Record excerpts Start Marker
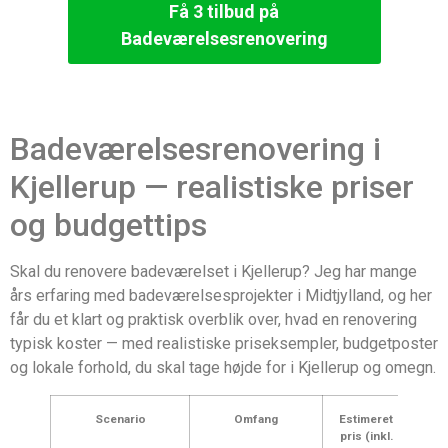
Få 3 tilbud på
Badeværelsesrenovering
Badeværelsesrenovering i
Kjellerup — realistiske priser
og budgettips
Skal du renovere badeværelset i Kjellerup? Jeg har mange
års erfaring med badeværelsesprojekter i Midtjylland, og her
får du et klart og praktisk overblik over, hvad en renovering
typisk koster — med realistiske priseksempler, budgetposter
og lokale forhold, du skal tage højde for i Kjellerup og omegn.
Scenario
Omfang
Estimeret
pris (inkl.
Record excerpts End Marker
▸ What is being asked
All records above are to be printed exactly, minus the pictures they contain.

▸ Answer to the problem
Få 3 tilbud på
Badeværelsesrenovering
Badeværelsesrenovering i
Kjellerup — realistiske priser
og budgettips
Skal du renovere badeværelset i Kjellerup? Jeg har mange
års erfaring med badeværelsesprojekter i Midtjylland, og her
får du et klart og praktisk overblik over, hvad en renovering
typisk koster — med realistiske priseksempler, budgetposter
og lokale forhold, du skal tage højde for i Kjellerup og omegn.
Scenario
Omfang
Estimeret
pris (inkl.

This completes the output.